▶ **Provided data**

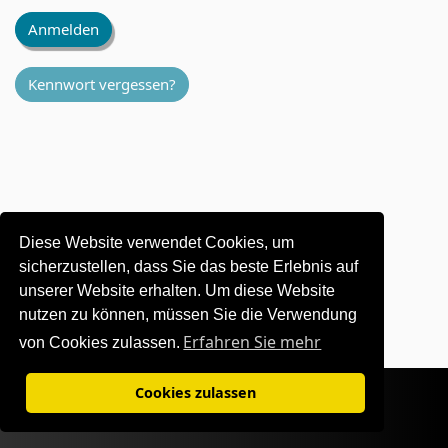
Anmelden
Kennwort vergessen?
Diese Website verwendet Cookies, um
sicherzustellen, dass Sie das beste Erlebnis auf
unserer Website erhalten. Um diese Website
nutzen zu können, müssen Sie die Verwendung
Erfahren Sie mehr
von Cookies zulassen.
Nutzungsbedingungen
|
Datenschutz
Cookies zulassen
©1995-
2026 OKI Europe Ltd. Alle Rechte vorbehalten.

▶ **Requirement**
Pictures in the records above are not copied; print everything else exactly.

▶ **Output below**
Anmelden
Kennwort vergessen?
Diese Website verwendet Cookies, um
sicherzustellen, dass Sie das beste Erlebnis auf
unserer Website erhalten. Um diese Website
nutzen zu können, müssen Sie die Verwendung
Erfahren Sie mehr
von Cookies zulassen.
Nutzungsbedingungen
|
Datenschutz
Cookies zulassen
©1995-
2026 OKI Europe Ltd. Alle Rechte vorbehalten.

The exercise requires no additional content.